Use the Important Capabilities table above as the source of truth for supported features and whether additional configuration is required.

Not Supported with Remote Executor

This source is not supported with the Remote Executor in DataHub Cloud. It must be run using a self-hosted ingestion setup.

Common Use Cases

1. Workspace-wide Documentation Search

Ingest entire workspace documentation with semantic search:

source:
  type: notion
  config:
    api_key: "${NOTION_API_KEY}"

    # Start from workspace root page
    page_ids:
      - "workspace_root_page_id"
    recursive: true

    # Enable semantic embeddings
    embedding:
      provider: "cohere"
      model: "embed-english-v3.0"
      api_key: "${COHERE_API_KEY}"

2. Specific Database Ingestion

Ingest a specific Notion database (e.g., "Product Requirements"):

source:
  type: notion
  config:
    api_key: "${NOTION_API_KEY}"

    # Only this database
    database_ids:
      - "product_requirements_db_id"
    recursive: false # Only database entries, not child pages

3. Multi-workspace Setup

Ingest from multiple workspaces (requires multiple integrations):

source:
  type: notion
  config:
    api_key: "${NOTION_API_KEY}"

    # Multiple root pages from different workspaces
    page_ids:
      - "workspace_1_page_id"
      - "workspace_2_page_id"
    recursive: true

4. Production Setup with AWS Bedrock

Enterprise setup using AWS Bedrock for embeddings:

source:
  type: notion
  config:
    api_key: "${NOTION_API_KEY}"

    page_ids:
      - "company_wiki_root"
    recursive: true

    # Use AWS Bedrock (no API key needed, uses IAM roles)
    embedding:
      provider: "bedrock"
      aws_region: "us-west-2"
      model: "cohere.embed-english-v3"

    # Enable stateful ingestion for incremental updates
    stateful_ingestion:
      enabled: true

How It Works

Processing Pipeline

Discovery: Notion API discovers pages/databases
Download: Unstructured.io downloads and converts content to structured format
Extraction: Extracts text, metadata, and hierarchy from Notion pages
Chunking: Splits documents into semantic chunks (if embeddings enabled)
Embedding: Generates vector embeddings for each chunk (if embeddings enabled)
Emission: Emits Document entities with SemanticContent aspects to DataHub

Stateful Ingestion Details

The source uses content-based change detection:

Calculates SHA-256 hash of document content + embedding configuration
Compares hash with previous run to detect changes
Only reprocesses documents when hash changes
Tracks all emitted URNs to detect deletions

This means:

First run: Processes all documents
Subsequent runs: Only processes new/changed documents
Deleted pages: Automatically soft-deleted from DataHub

Performance Tuning

Parallelism Settings

processing:
  parallelism:
    num_processes: 4 # Increase for faster processing (default: 2)
    max_connections: 20 # Concurrent API connections (default: 10)

Guidelines:

Small workspaces (<100 pages): num_processes: 2
Medium workspaces (100-1000 pages): num_processes: 4
Large workspaces (>1000 pages): num_processes: 8

Filtering

filtering:
  min_text_length: 100 # Skip short pages (default: 50)
  skip_empty_documents: true # Skip empty pages (default: true)

Chunking Optimization

chunking:
  strategy: "by_title" # Preserves document structure (recommended)
  max_characters: 500 # Chunk size (default: 500)
  combine_text_under_n_chars: 100 # Merge small chunks (default: 100)

Limitations

Module behavior is constrained by source APIs, permissions, and metadata exposed by the platform.

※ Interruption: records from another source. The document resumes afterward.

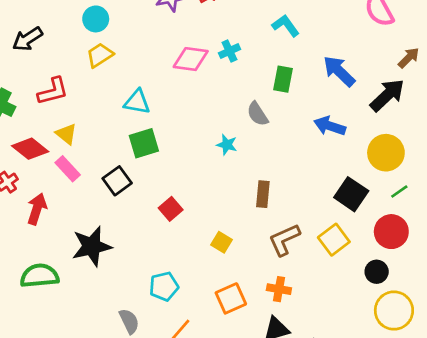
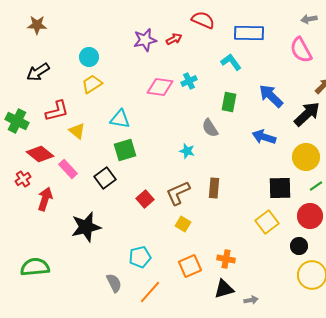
yellow triangle: (66, 134) -> (77, 131), moved
black square: (351, 194) -> (280, 188), turned -35
brown L-shape: (284, 240) -> (178, 193), moved
green semicircle: (40, 276) -> (35, 267), moved

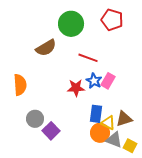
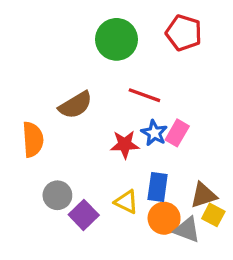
brown semicircle: (46, 48) -> (75, 105), moved
yellow triangle: (108, 123) -> (126, 202), moved
yellow square: (130, 146) -> (213, 215), moved

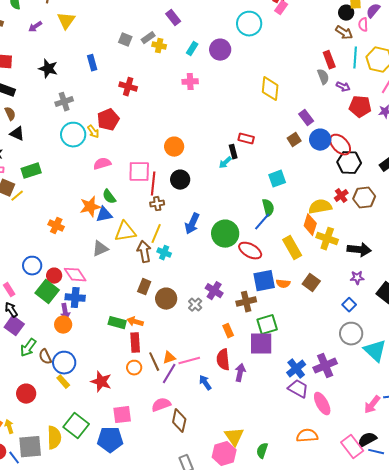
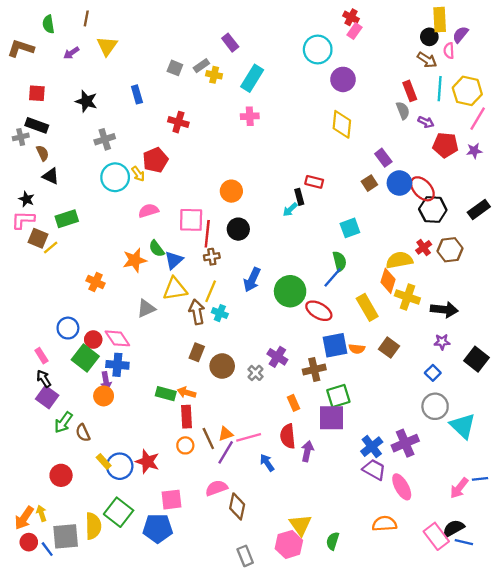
cyan rectangle: (192, 49) -> (252, 78), size x1.6
purple circle: (220, 50) -> (343, 79), moved
blue triangle: (104, 215) -> (174, 260), moved, turned -30
blue circle: (64, 363) -> (120, 466), moved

Refer to capability notes for unsupported or conditional features.

Notion API Limits

Rate Limits: Notion enforces rate limits (3 requests/second for paid workspaces, 1/second for free)
Access Scope: Integration only sees explicitly shared pages
Content Types: Some Notion blocks may not extract perfectly (e.g., complex embeds, synced blocks)

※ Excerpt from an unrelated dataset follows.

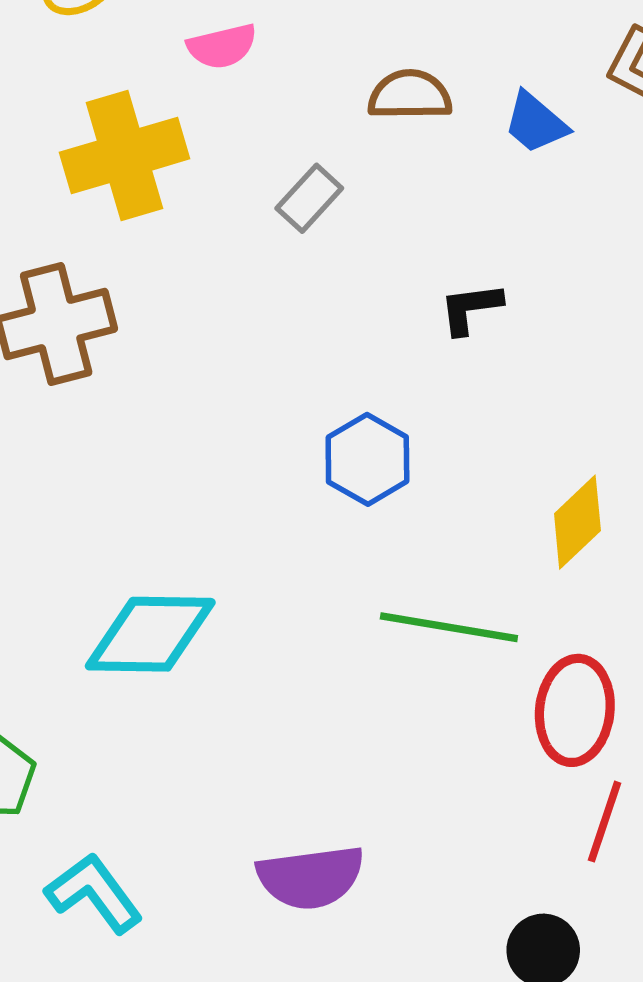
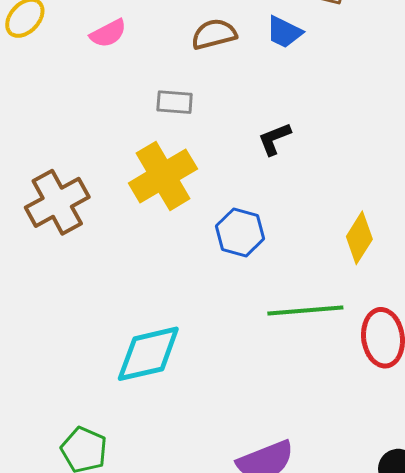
yellow cross: (124, 156) -> (163, 176), moved
gray rectangle: (309, 198) -> (175, 102), turned 66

Performance Considerations

Large Workspaces: First run may take significant time for large workspaces
Embedding Generation: Adds processing time proportional to content volume
API Costs: Unstructured API and embedding providers may incur costs

Content Extraction

Supported Blocks: Text, headings, lists, code blocks, tables, callouts, toggles, quotes
Limited Support: Embeds, equations, files (extracted as links/references)
Not Supported: Live charts, board/gallery/timeline views (database views)

Troubleshooting

"Integration not found" or "Unauthorized" errors:

Verify the api_key is correct (should start with secret_)
Ensure pages are shared with the integration
Check that the integration has "Read content" capability

Empty or missing content:

Verify pages contain text (empty pages are skipped by default with skip_empty_documents: true)
Check min_text_length filter setting (default: 50 characters)
Ensure recursive: true if expecting child pages
Check that child pages are not explicitly restricted

Slow ingestion:

Increase processing.parallelism.num_processes (default: 2)
Consider using partition_by_api: false for local processing (requires more memory)
Filter specific pages instead of entire workspace using page_ids
First run is always slower - subsequent runs use incremental updates

Embedding generation failures:

Verify provider API key is correct
Check provider-specific rate limits (Cohere: 10k requests/min)
Ensure embedding model name is valid for your provider
For Bedrock: verify IAM permissions and model access is enabled in AWS Console

Stateful ingestion not working:

Ensure stateful_ingestion.enabled: true in config
Check DataHub connection (source needs to query previous state)
Verify state file path is writable (if using file-based state)
Look for state persistence logs in ingestion output

Missing hierarchy/parent relationships:

Verify hierarchy.enabled: true (default)
Check that parent pages are being ingested
Ensure recursive: true to discover parent-child relationships
Parent pages must be accessible to the integration

If ingestion fails, validate credentials, permissions, connectivity, and scope filters first. Then review ingestion logs for source-specific errors and adjust configuration accordingly.

Code Coordinates

Class Name: datahub.ingestion.source.notion.notion_source.NotionSource
Browse on GitHub

Questions?

If you've got any questions on configuring ingestion for Notion, feel free to ping us on our Slack.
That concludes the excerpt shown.